Keywords

1 Introduction

Artificial Neural Networks (ANNs) have become models able to predict or estimate otherwise unknown values for various applications, based on prior training using big data sets. Convolutional Neural Networks (CNNs) are widely used for recognition of patterns, that can be of interest in many applications. One of these could be an attempt to evaluate game positions based on their visual representation, for example in chess [15]. There are several interesting factors including the quality of evaluation versus the number of classes we might want to assign to as well as versus training and validation data sets, especially regarding their size and coverage. In the context of chess, several other uses of neural networks were proposed in the literature such as: determination of the optimum number of moves towards winning an endgame assuming optimum play of the other side (for some characteristics of a board position as input) [16]; using a CNN as a piece selector that determines which chess piece should be moved followed by a move selector to determine which move to make [12]; generation of natural-language commentary [4]. It should also be noted that high performance computing systems are important in the chess context as well, either for fast training of models or for running algorithms in parallel [5, 10, 17].

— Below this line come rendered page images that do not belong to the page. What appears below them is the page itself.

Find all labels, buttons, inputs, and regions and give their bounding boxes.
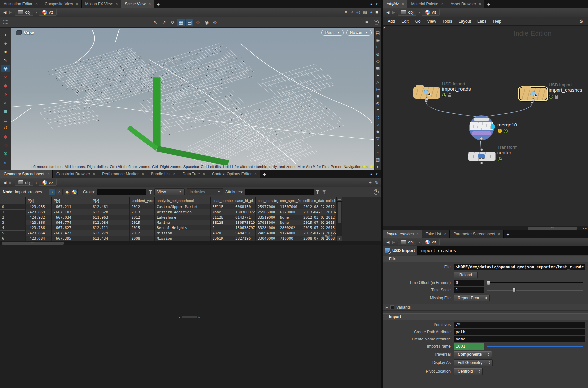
- paint-mix-icon[interactable]: ◐: [1, 99, 10, 107]
- table-cell[interactable]: 2015-07: [324, 225, 337, 230]
- table-cell[interactable]: 5484351: [233, 230, 256, 236]
- path-history-icon[interactable]: ▼: [344, 10, 348, 15]
- scrollbar-handle[interactable]: ⠿⠿: [528, 227, 577, 230]
- camera-icon[interactable]: ◉: [203, 19, 211, 26]
- radial-menu-icon[interactable]: ◎: [356, 10, 360, 15]
- table-cell[interactable]: -423.786: [26, 225, 52, 230]
- back-icon[interactable]: ◀: [386, 240, 389, 244]
- group-filter-icon[interactable]: [148, 190, 152, 194]
- viewport-canvas[interactable]: View Persp ▼ No cam ▼: [11, 28, 374, 170]
- table-cell[interactable]: -423.935: [26, 204, 52, 209]
- close-icon[interactable]: ×: [441, 2, 444, 6]
- table-cell[interactable]: 2015: [130, 225, 155, 230]
- spinner-icon[interactable]: ▲▼: [476, 368, 482, 375]
- table-cell[interactable]: 33040000: [256, 236, 278, 241]
- secure-selection-icon[interactable]: ◉: [1, 65, 10, 72]
- table-cell[interactable]: 2008: [130, 236, 155, 241]
- close-icon[interactable]: ×: [444, 232, 446, 236]
- table-cell[interactable]: -667.395: [52, 236, 91, 241]
- scrollbar-handle[interactable]: [338, 202, 341, 223]
- table-cell[interactable]: 3827196: [233, 236, 256, 241]
- menu-item[interactable]: Edit: [398, 19, 412, 24]
- breadcrumb-viz[interactable]: viz: [422, 9, 440, 16]
- view-half-icon[interactable]: ◑: [377, 142, 379, 149]
- attributes-filter-alt-icon[interactable]: [322, 190, 326, 194]
- table-cell[interactable]: 716000: [278, 236, 301, 241]
- column-overflow-icon[interactable]: ⋯: [337, 197, 342, 202]
- view-cross-icon[interactable]: ⊗: [376, 100, 380, 107]
- table-cell[interactable]: 6270000: [278, 209, 301, 215]
- menu-item[interactable]: Layout: [456, 19, 475, 24]
- scroll-left-icon[interactable]: ◂: [583, 227, 584, 230]
- table-cell[interactable]: 2015-07-02T: [301, 220, 324, 225]
- variants-section[interactable]: ▶ Variants: [383, 304, 588, 311]
- table-cell[interactable]: None: [278, 220, 301, 225]
- help-icon[interactable]: ?: [374, 20, 379, 25]
- material-sphere-icon[interactable]: ●: [370, 10, 373, 15]
- pose-tool-icon[interactable]: ◖: [1, 30, 10, 38]
- vertical-scrollbar[interactable]: ⋯ ▼: [337, 197, 342, 241]
- table-cell[interactable]: 6143771: [233, 215, 256, 220]
- breadcrumb-viz[interactable]: viz: [39, 179, 57, 186]
- display-as-dropdown[interactable]: Full Geometry ▲▼: [454, 359, 493, 366]
- radial-menu-icon[interactable]: ◎: [375, 180, 378, 185]
- time-offset-slider[interactable]: [487, 281, 583, 285]
- view-box-icon[interactable]: □: [377, 44, 379, 50]
- view-grid-icon[interactable]: ▤: [376, 29, 380, 36]
- snapping-off-icon[interactable]: ⊘: [194, 19, 202, 26]
- row-index-cell[interactable]: 1: [0, 209, 26, 215]
- wrench-icon[interactable]: ⚙: [579, 19, 583, 24]
- pivot-location-dropdown[interactable]: Centroid ▲▼: [454, 368, 483, 375]
- forward-icon[interactable]: ▶: [392, 240, 395, 244]
- input-connector[interactable]: [480, 148, 483, 151]
- table-cell[interactable]: 27015000: [256, 220, 278, 225]
- table-cell[interactable]: 612.461: [91, 204, 130, 209]
- row-index-cell[interactable]: 6: [0, 236, 26, 241]
- column-header[interactable]: accident_year: [130, 197, 155, 204]
- column-header[interactable]: collision_date: [301, 197, 324, 204]
- node-merge10[interactable]: [469, 115, 494, 140]
- pane-display-icon[interactable]: ■: [370, 2, 372, 6]
- create-path-attribute-input[interactable]: path: [454, 329, 585, 335]
- pane-tab[interactable]: Data Tree ×: [179, 170, 209, 178]
- lasso-select-icon[interactable]: ↺: [169, 19, 176, 26]
- breadcrumb-obj[interactable]: obj: [15, 9, 33, 16]
- table-cell[interactable]: 25966000: [256, 209, 278, 215]
- paint-ball-tool-icon[interactable]: ●: [1, 48, 10, 55]
- table-cell[interactable]: -667.627: [52, 225, 91, 230]
- close-icon[interactable]: ×: [47, 172, 50, 176]
- output-connector[interactable]: [480, 137, 483, 140]
- table-cell[interactable]: 612.628: [91, 209, 130, 215]
- time-scale-input[interactable]: 1: [454, 287, 484, 293]
- rig-red-icon[interactable]: ◑: [1, 90, 10, 98]
- view-points-icon[interactable]: ∷: [376, 114, 379, 121]
- orbit-tool-icon[interactable]: ↺: [1, 124, 10, 132]
- pin-icon[interactable]: ⌖: [351, 10, 353, 15]
- pane-display-icon[interactable]: ■: [370, 172, 372, 176]
- view-moon-icon[interactable]: ◐: [377, 163, 379, 170]
- close-icon[interactable]: ×: [498, 232, 500, 236]
- network-horizontal-scrollbar[interactable]: ⠿⠿ ◂ ▸: [383, 226, 588, 230]
- table-cell[interactable]: 2013-04: [324, 209, 337, 215]
- table-cell[interactable]: -667.034: [52, 215, 91, 220]
- table-row[interactable]: 3-423.866-666.774612.9842015Marina3E12E1…: [0, 220, 381, 225]
- close-icon[interactable]: ×: [479, 2, 481, 6]
- view-tri-down-icon[interactable]: ▽: [376, 135, 380, 142]
- breadcrumb-viz[interactable]: viz: [39, 9, 57, 16]
- pane-tab[interactable]: Parameter Spreadsheet ×: [450, 230, 503, 238]
- attributes-input[interactable]: [245, 189, 314, 195]
- breadcrumb-obj[interactable]: obj: [15, 179, 33, 186]
- spinner-icon[interactable]: ▲▼: [486, 360, 492, 366]
- box-tool-icon[interactable]: ■: [1, 107, 10, 115]
- globe-tool-icon[interactable]: ◐: [1, 158, 10, 166]
- view-small-icon[interactable]: ▫: [377, 149, 379, 156]
- add-tab-button[interactable]: +: [504, 230, 512, 238]
- pane-tab[interactable]: Composite View ×: [41, 0, 82, 8]
- column-header[interactable]: cnn_sgmt_fkey: [278, 197, 301, 204]
- create-name-attribute-input[interactable]: name: [454, 336, 585, 342]
- table-cell[interactable]: 25977000: [256, 204, 278, 209]
- view-dropdown[interactable]: View▼: [154, 188, 185, 195]
- table-cell[interactable]: 2013-04-13T: [301, 209, 324, 215]
- table-cell[interactable]: 2012-03-03T: [301, 215, 324, 220]
- row-index-cell[interactable]: 3: [0, 220, 26, 225]
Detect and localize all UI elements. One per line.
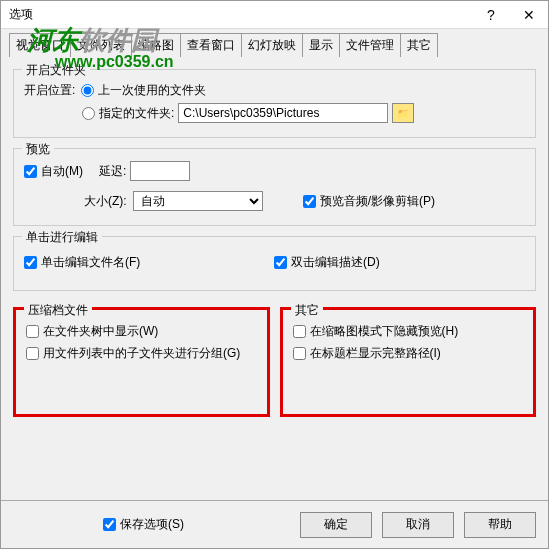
checkbox-group-sub-label: 用文件列表中的子文件夹进行分组(G) (43, 345, 240, 362)
footer-save-wrap: 保存选项(S) (13, 516, 290, 533)
tab-display[interactable]: 显示 (302, 33, 340, 57)
radio-specified-folder[interactable] (82, 107, 95, 120)
tab-viewwindow[interactable]: 视觉窗口 (9, 33, 71, 57)
legend-preview: 预览 (22, 141, 54, 158)
folder-icon: 📁 (397, 108, 409, 119)
browse-button[interactable]: 📁 (392, 103, 414, 123)
tabs-row: 视觉窗口 文件列表 缩略图 查看窗口 幻灯放映 显示 文件管理 其它 (1, 29, 548, 57)
tab-content: 开启文件夹 开启位置: 上一次使用的文件夹 指定的文件夹: 📁 预览 自动(M)… (1, 57, 548, 433)
checkbox-show-tree-label: 在文件夹树中显示(W) (43, 323, 158, 340)
checkbox-show-tree[interactable] (26, 325, 39, 338)
group-preview: 预览 自动(M) 延迟: 大小(Z): 自动 预览音频/影像剪辑(P) (13, 148, 536, 226)
checkbox-full-path[interactable] (293, 347, 306, 360)
checkbox-media-clip-label: 预览音频/影像剪辑(P) (320, 193, 435, 210)
checkbox-dbl-desc-label: 双击编辑描述(D) (291, 254, 380, 271)
tab-filelist[interactable]: 文件列表 (70, 33, 132, 57)
radio-last-folder-label: 上一次使用的文件夹 (98, 82, 206, 99)
checkbox-hide-thumb-label: 在缩略图模式下隐藏预览(H) (310, 323, 459, 340)
checkbox-save-options[interactable] (103, 518, 116, 531)
checkbox-dbl-desc[interactable] (274, 256, 287, 269)
group-open-folder: 开启文件夹 开启位置: 上一次使用的文件夹 指定的文件夹: 📁 (13, 69, 536, 138)
cancel-button[interactable]: 取消 (382, 512, 454, 538)
checkbox-edit-filename[interactable] (24, 256, 37, 269)
group-archive: 压缩档文件 在文件夹树中显示(W) 用文件列表中的子文件夹进行分组(G) (13, 307, 270, 417)
legend-other: 其它 (291, 302, 323, 319)
checkbox-auto[interactable] (24, 165, 37, 178)
delay-label: 延迟: (99, 163, 126, 180)
help-footer-button[interactable]: 帮助 (464, 512, 536, 538)
delay-input[interactable] (130, 161, 190, 181)
tab-viewer[interactable]: 查看窗口 (180, 33, 242, 57)
size-label: 大小(Z): (84, 193, 127, 210)
size-select[interactable]: 自动 (133, 191, 263, 211)
group-click-edit: 单击进行编辑 单击编辑文件名(F) 双击编辑描述(D) (13, 236, 536, 291)
tab-other[interactable]: 其它 (400, 33, 438, 57)
checkbox-hide-thumb[interactable] (293, 325, 306, 338)
checkbox-media-clip[interactable] (303, 195, 316, 208)
legend-click-edit: 单击进行编辑 (22, 229, 102, 246)
close-button[interactable]: ✕ (510, 1, 548, 28)
open-location-label: 开启位置: (24, 82, 75, 99)
two-col-row: 压缩档文件 在文件夹树中显示(W) 用文件列表中的子文件夹进行分组(G) 其它 … (13, 301, 536, 427)
group-other: 其它 在缩略图模式下隐藏预览(H) 在标题栏显示完整路径(I) (280, 307, 537, 417)
ok-button[interactable]: 确定 (300, 512, 372, 538)
tab-thumbnail[interactable]: 缩略图 (131, 33, 181, 57)
checkbox-save-options-label: 保存选项(S) (120, 516, 184, 533)
legend-archive: 压缩档文件 (24, 302, 92, 319)
checkbox-full-path-label: 在标题栏显示完整路径(I) (310, 345, 441, 362)
radio-specified-folder-label: 指定的文件夹: (99, 105, 174, 122)
window-title: 选项 (9, 6, 472, 23)
radio-last-folder[interactable] (81, 84, 94, 97)
checkbox-auto-label: 自动(M) (41, 163, 83, 180)
footer: 保存选项(S) 确定 取消 帮助 (1, 500, 548, 548)
window-buttons: ? ✕ (472, 1, 548, 28)
checkbox-edit-filename-label: 单击编辑文件名(F) (41, 254, 140, 271)
titlebar: 选项 ? ✕ (1, 1, 548, 29)
tab-filemgmt[interactable]: 文件管理 (339, 33, 401, 57)
options-window: 选项 ? ✕ 河东软件园 www.pc0359.cn 视觉窗口 文件列表 缩略图… (0, 0, 549, 549)
tab-slideshow[interactable]: 幻灯放映 (241, 33, 303, 57)
path-input[interactable] (178, 103, 388, 123)
legend-open-folder: 开启文件夹 (22, 62, 90, 79)
checkbox-group-sub[interactable] (26, 347, 39, 360)
help-button[interactable]: ? (472, 1, 510, 28)
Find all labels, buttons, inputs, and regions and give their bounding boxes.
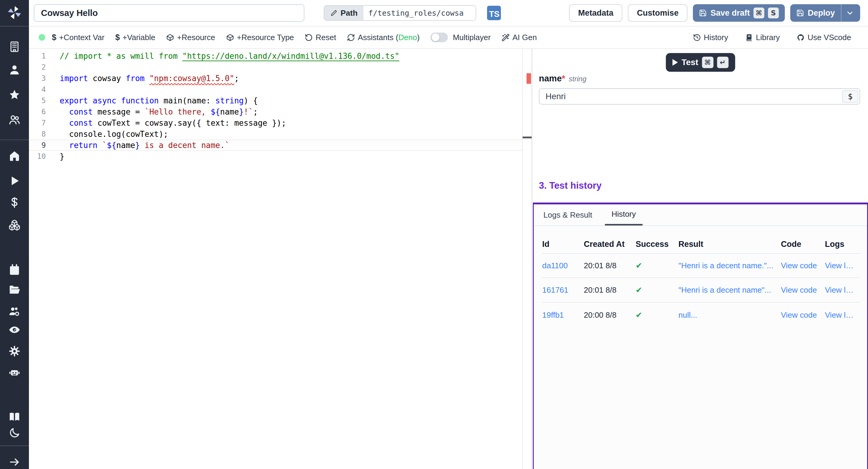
path-button[interactable]: Path <box>324 6 364 20</box>
variable-picker-button[interactable]: $ <box>842 90 858 103</box>
code-line[interactable]: 7 const cowText = cowsay.say({ text: mes… <box>29 117 522 128</box>
view-code-link[interactable]: View code <box>781 261 825 270</box>
success-check-icon: ✔ <box>636 261 678 270</box>
col-logs: Logs <box>825 240 860 249</box>
sidebar-item-home[interactable] <box>8 150 21 162</box>
folder-open-icon <box>8 284 21 296</box>
sidebar-item-audit[interactable] <box>8 324 21 336</box>
created-at-value: 20:01 8/8 <box>584 261 636 270</box>
test-label: Test <box>681 58 698 67</box>
sidebar-item-user[interactable] <box>8 64 21 76</box>
deploy-button[interactable]: Deploy <box>790 4 860 22</box>
history-table-header: Id Created At Success Result Code Logs <box>542 235 860 253</box>
sidebar-item-theme[interactable] <box>8 427 21 439</box>
refresh-icon <box>347 33 355 41</box>
code-line[interactable]: 8 console.log(cowText); <box>29 128 522 139</box>
argument-value-input[interactable] <box>539 88 860 104</box>
code-line[interactable]: 9 return `${name} is a decent name.` <box>29 139 522 151</box>
multiplayer-toggle[interactable] <box>430 33 448 42</box>
code-editor[interactable]: 1// import * as wmill from "https://deno… <box>29 49 532 469</box>
sidebar-item-runs[interactable] <box>8 175 21 187</box>
editor-overview-ruler[interactable] <box>522 49 532 469</box>
view-logs-link[interactable]: View logs <box>825 261 860 270</box>
code-line[interactable]: 1// import * as wmill from "https://deno… <box>29 50 522 61</box>
reset-button[interactable]: Reset <box>305 33 336 42</box>
code-line[interactable]: 10} <box>29 151 522 162</box>
tab-history[interactable]: History <box>605 205 643 225</box>
test-history-panel: Logs & Result History Id Created At Succ… <box>533 202 868 469</box>
customise-button[interactable]: Customise <box>628 4 687 22</box>
history-row: 19ffb120:00 8/8✔null...View codeView log… <box>542 303 860 327</box>
result-link[interactable]: "Henri is a decent name"... <box>678 285 781 295</box>
result-link[interactable]: "Henri is a decent name."... <box>678 261 781 270</box>
code-line[interactable]: 3import cowsay from "npm:cowsay@1.5.0"; <box>29 73 522 84</box>
save-draft-label: Save draft <box>710 8 750 18</box>
save-icon <box>699 9 707 17</box>
cmd-key-badge: ⌘ <box>702 57 713 68</box>
header-actions: Metadata Customise Save draft ⌘ S Deploy <box>569 4 860 22</box>
path-value-input[interactable] <box>364 6 475 20</box>
sidebar-item-resources[interactable] <box>8 219 21 231</box>
chevron-down-icon[interactable] <box>846 9 854 17</box>
code-line[interactable]: 2 <box>29 61 522 73</box>
windmill-logo[interactable] <box>7 5 22 21</box>
gear-icon <box>8 345 21 357</box>
sidebar-item-ai[interactable] <box>8 366 21 378</box>
reset-label: Reset <box>315 33 336 42</box>
view-code-link[interactable]: View code <box>781 285 825 295</box>
sidebar-item-variables[interactable] <box>8 196 21 209</box>
result-link[interactable]: null... <box>678 310 781 320</box>
assistants-label: Assistants (Deno) <box>358 33 420 42</box>
history-tabs: Logs & Result History <box>534 205 867 226</box>
run-panel: Test ⌘ ↵ name* string $ 3. Test history … <box>533 49 868 469</box>
toolbar-right: History Library Use VScode <box>693 33 851 42</box>
save-draft-button[interactable]: Save draft ⌘ S <box>693 4 785 22</box>
add-resource-type-button[interactable]: +Resource Type <box>226 33 294 42</box>
sidebar-item-favorites[interactable] <box>8 89 21 101</box>
add-resource-label: +Resource <box>177 33 215 42</box>
history-button[interactable]: History <box>693 33 728 42</box>
history-label: History <box>704 33 728 42</box>
line-number: 2 <box>29 63 46 71</box>
run-id-link[interactable]: 161761 <box>542 285 584 295</box>
add-resource-button[interactable]: +Resource <box>166 33 215 42</box>
sidebar-collapse-toggle[interactable] <box>8 456 21 468</box>
code-lines[interactable]: 1// import * as wmill from "https://deno… <box>29 49 522 162</box>
code-line[interactable]: 4 <box>29 84 522 95</box>
sidebar-item-folders[interactable] <box>8 284 21 296</box>
use-vscode-button[interactable]: Use VScode <box>797 33 851 42</box>
assistants-button[interactable]: Assistants (Deno) <box>347 33 420 42</box>
view-logs-link[interactable]: View logs <box>825 285 860 295</box>
sidebar-item-workers[interactable] <box>8 305 21 317</box>
run-id-link[interactable]: 19ffb1 <box>542 310 584 320</box>
sidebar-item-workspace[interactable] <box>8 41 21 53</box>
toggle-knob <box>432 33 439 41</box>
code-line[interactable]: 5export async function main(name: string… <box>29 95 522 106</box>
view-logs-link[interactable]: View logs <box>825 310 860 320</box>
deno-label: Deno <box>398 33 417 42</box>
test-button[interactable]: Test ⌘ ↵ <box>666 53 735 72</box>
add-context-var-button[interactable]: $ +Context Var <box>52 33 104 42</box>
top-header: Path TS Metadata Customise Save draft ⌘ … <box>29 0 868 27</box>
col-created-at: Created At <box>584 240 636 249</box>
metadata-button[interactable]: Metadata <box>569 4 622 22</box>
sidebar-item-groups[interactable] <box>8 114 21 126</box>
play-icon <box>8 175 21 187</box>
created-at-value: 20:00 8/8 <box>584 310 636 320</box>
test-history-heading: 3. Test history <box>539 180 601 191</box>
line-number: 8 <box>29 130 46 138</box>
sidebar-item-settings[interactable] <box>8 345 21 357</box>
library-button[interactable]: Library <box>745 33 780 42</box>
sidebar-item-docs[interactable] <box>8 411 21 423</box>
github-icon <box>797 33 805 41</box>
ai-gen-button[interactable]: AI Gen <box>501 33 537 42</box>
tab-logs-result[interactable]: Logs & Result <box>537 205 599 225</box>
run-id-link[interactable]: da1100 <box>542 261 584 270</box>
history-row: da110020:01 8/8✔"Henri is a decent name.… <box>542 253 860 278</box>
add-variable-button[interactable]: $ +Variable <box>116 33 156 42</box>
sidebar-item-schedules[interactable] <box>8 264 21 276</box>
view-code-link[interactable]: View code <box>781 310 825 320</box>
line-number: 6 <box>29 107 46 116</box>
code-line[interactable]: 6 const message = `Hello there, ${name}!… <box>29 106 522 117</box>
script-title-input[interactable] <box>34 4 304 22</box>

In this paper, we focused on training a deep neural network for numerical evaluation of chess positions indicating advantage of either the white or black player, based on a set of positions previously evaluated by the Stockfish chess engineFootnote 1. Rather than focusing on tuning a particular neural network model, we adopted a model from the literature [15] and subsequently aimed at performing investigation on how using data sets of various scope (in terms of consideration of moves of various quality) impacts performance of a trained deep neural network model. Additionally, we investigated to what extent the number of classes as well as data representation in the model impacts accuracy of the final model.

2 Related Work

In paper [15] authors experimented with training ANNs for the purpose of evaluating chess positions. They used the Fics Games Database to generate around 3000000 chess positions which were evaluated by Stockfish. They created various datasets with various numbers of labels referring to position evaluation such as: 3 for dataset 1, 15 for dataset 2 and 20 for dataset 3 and normalized evaluation of [0,1] for dataset 4. For particular datasets, authors tested tuned Multilayer Perceptrons (MLPs) versus CNNs showing benefits of the former for the task achieving high test accuracies of 96.07%, 93.41% and 68.33% for datasets 1, 2 and 3 respectively for bitmap representation (distinguishes presence of particular chess pieces) which were higher than for an algebraic representation (distinguishes values of particular chess pieces - pawns 1, bishops and knights 3, rooks 5, queens 9 and kings 10) by approx. 2–5%. Finally, the authors mentioned that the trained ANN reached an Elo of approximately 2000 on the chess24.com server. It should be noted that an example of works that focus on obtaining positional values of the chess pieces for particular positions is [20] in which authors used neural networks for that and an evolutionary algorithm for adjustment which resulted in increasing the ranking of their chess engine from ranking 1745 to 2178.

Another paper on playing chess with limited look-ahead is [11]. The author used a large number of board positions – 20 million samples where boards extracted from publicly available databases were extended in such a way that for some positions random legal moves were made and positions evaluated using Stockfish 11. The author tested a classifier for labeling positions with winning for white, black and draw based on evaluation of cp \(\le -150\), \(-150 \le ... \le 150\) and 150 respectively. A deep neural network with 5 layers, 25% dropout, Adam optimizer and categorical cross entropy, ReLU activation and softmax obtaining approximately 87% testing accuracy.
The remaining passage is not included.